→ **Data to process**:
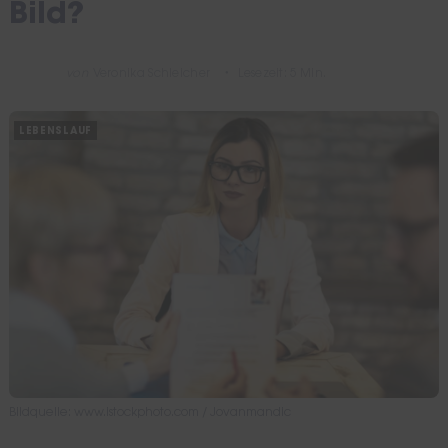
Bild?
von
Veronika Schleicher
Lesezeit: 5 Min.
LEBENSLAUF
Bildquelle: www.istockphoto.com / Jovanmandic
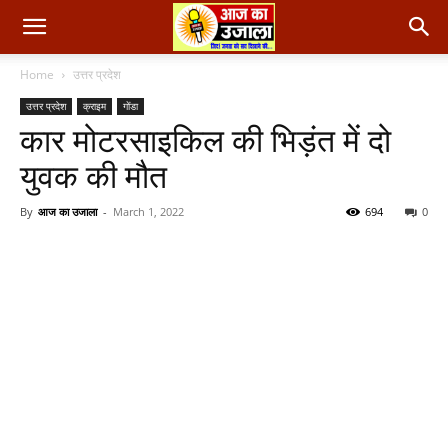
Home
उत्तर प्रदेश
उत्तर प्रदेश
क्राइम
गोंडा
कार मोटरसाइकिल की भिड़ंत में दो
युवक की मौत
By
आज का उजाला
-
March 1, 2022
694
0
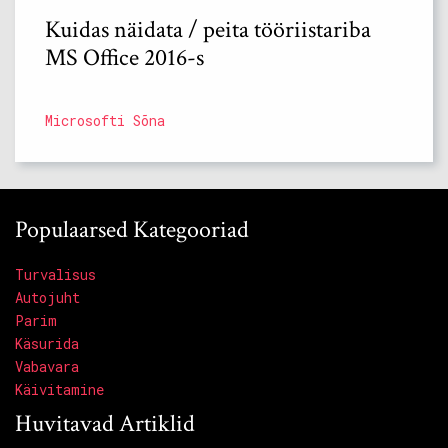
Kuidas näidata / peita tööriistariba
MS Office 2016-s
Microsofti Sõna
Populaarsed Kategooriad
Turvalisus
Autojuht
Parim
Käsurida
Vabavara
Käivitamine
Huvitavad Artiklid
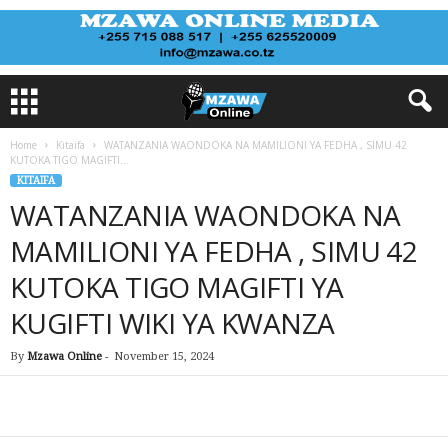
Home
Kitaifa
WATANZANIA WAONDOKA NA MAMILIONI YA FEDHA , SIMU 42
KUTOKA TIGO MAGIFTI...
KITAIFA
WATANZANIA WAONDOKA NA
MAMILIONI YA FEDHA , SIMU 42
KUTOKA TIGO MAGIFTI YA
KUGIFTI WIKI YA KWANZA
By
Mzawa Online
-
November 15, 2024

==

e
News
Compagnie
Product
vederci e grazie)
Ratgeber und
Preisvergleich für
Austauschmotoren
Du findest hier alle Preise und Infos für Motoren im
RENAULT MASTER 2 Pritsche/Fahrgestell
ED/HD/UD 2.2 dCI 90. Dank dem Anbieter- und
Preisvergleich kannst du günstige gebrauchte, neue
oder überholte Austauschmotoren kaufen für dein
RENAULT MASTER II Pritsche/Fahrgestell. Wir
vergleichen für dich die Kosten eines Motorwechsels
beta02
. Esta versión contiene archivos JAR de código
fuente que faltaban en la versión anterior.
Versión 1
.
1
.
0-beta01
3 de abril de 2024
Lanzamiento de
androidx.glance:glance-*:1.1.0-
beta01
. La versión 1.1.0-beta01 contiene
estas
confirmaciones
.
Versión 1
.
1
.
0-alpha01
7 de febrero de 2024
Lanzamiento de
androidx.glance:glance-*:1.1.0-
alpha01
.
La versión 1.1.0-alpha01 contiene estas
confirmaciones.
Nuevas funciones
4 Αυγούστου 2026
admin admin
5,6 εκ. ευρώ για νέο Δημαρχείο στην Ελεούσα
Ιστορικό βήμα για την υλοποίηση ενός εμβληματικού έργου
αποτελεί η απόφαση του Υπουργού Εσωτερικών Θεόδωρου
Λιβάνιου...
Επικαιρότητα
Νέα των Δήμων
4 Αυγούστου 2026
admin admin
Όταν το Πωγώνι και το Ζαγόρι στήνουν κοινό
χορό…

...

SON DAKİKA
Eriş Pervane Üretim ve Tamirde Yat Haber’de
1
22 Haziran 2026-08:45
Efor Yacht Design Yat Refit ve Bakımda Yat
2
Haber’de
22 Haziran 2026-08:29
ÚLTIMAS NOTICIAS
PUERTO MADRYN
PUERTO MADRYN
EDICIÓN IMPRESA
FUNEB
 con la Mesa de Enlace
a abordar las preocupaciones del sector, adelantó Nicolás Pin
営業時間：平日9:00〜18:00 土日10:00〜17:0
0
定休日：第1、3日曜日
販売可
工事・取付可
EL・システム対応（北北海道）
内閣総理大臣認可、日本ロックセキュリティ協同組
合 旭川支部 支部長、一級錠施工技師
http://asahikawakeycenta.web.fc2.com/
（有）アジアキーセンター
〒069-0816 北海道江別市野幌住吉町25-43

→ **Task details**: What lines of the material above contain "Fahrgestell"? Return each of them.

→ **Answer box**:
RENAULT MASTER 2 Pritsche/Fahrgestell
RENAULT MASTER II Pritsche/Fahrgestell. Wir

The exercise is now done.